Sólo Estados Unidos no adhiere a protocolo sobre emisión de gases
Cabe recordar que el denominado Protocolo de Kioto, que se originó en la Cumbre de la Tierra de Río de Janeiro de 1992, organizada por las Naciones Unidas para abordar el inquietante tema del cambio del clima, tiene como objetivo reducir la emisión de gases de efecto invernadero, a los que se responsabiliza del aumento de la temperatura global.
El pacto, que fue firmado en la ciudad japonesa de Kioto en 1997, requiere a los países industrializados disminuir sus emisiones de gases de efecto invernadero en un promedio de un 5% durante el período de 2008-2012, a los efectos de reducir sus graves efectos sobre el clima global.
Tanto la Unión Europea como Estados Unidos –que son los mayores emisores de estos gases– integran la convención inicial que desembocó en el acuerdo de Kioto.
Sin embargo, pese a la voluntad mayoritaria de los países signatarios, el presidente de Estados Unidos, George W. Bush, abandonó el tratado poco después de asumir el año pasado, alegando que perjudicaría a la economía de su país.
Contrariamente a la postura asumida por el gobierno de Washington, que ha merecido fuertes críticas, los países europeos se comprometieron ayer a ratificar el protocolo en una ceremonia celebrada en la sede de la Organización de las Naciones Unidas en Nueva York, donde la comisaría de la UE de Medio Ambiente, Margot Walsstrom, dijo era «un momento histórico para los esfuerzos globales que intentan luchar contra el cambio climático».

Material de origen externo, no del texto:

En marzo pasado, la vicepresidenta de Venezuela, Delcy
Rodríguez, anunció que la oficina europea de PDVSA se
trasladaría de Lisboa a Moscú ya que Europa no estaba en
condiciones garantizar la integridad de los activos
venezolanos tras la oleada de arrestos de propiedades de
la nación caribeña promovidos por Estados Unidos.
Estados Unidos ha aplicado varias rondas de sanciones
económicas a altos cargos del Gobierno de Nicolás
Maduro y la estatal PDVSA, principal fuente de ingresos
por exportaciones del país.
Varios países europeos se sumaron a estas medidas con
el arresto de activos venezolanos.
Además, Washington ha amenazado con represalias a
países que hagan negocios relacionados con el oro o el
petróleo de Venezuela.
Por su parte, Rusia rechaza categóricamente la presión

La funcionaria subrayó la necesidad de participación de todas las naciones industrializadas, así como de los países en vías de desarrollo. «Todos los países tienen que actuar, pero los países industrializados tienen que ir en cabeza», afirmó. Walsstron dijo que Estados Unidos eran el único país que había rechazado el acuerdo y dijo que la Unión Europea lo urgía a «reconsiderar su posición».
Cabe resaltar que algunos de los gases que provocan el calentamiento global, cuya emisión aumenta con los niveles de actividad, son el dióxido de carbono, metano, óxido nitroso, alocarbonos, entre otros.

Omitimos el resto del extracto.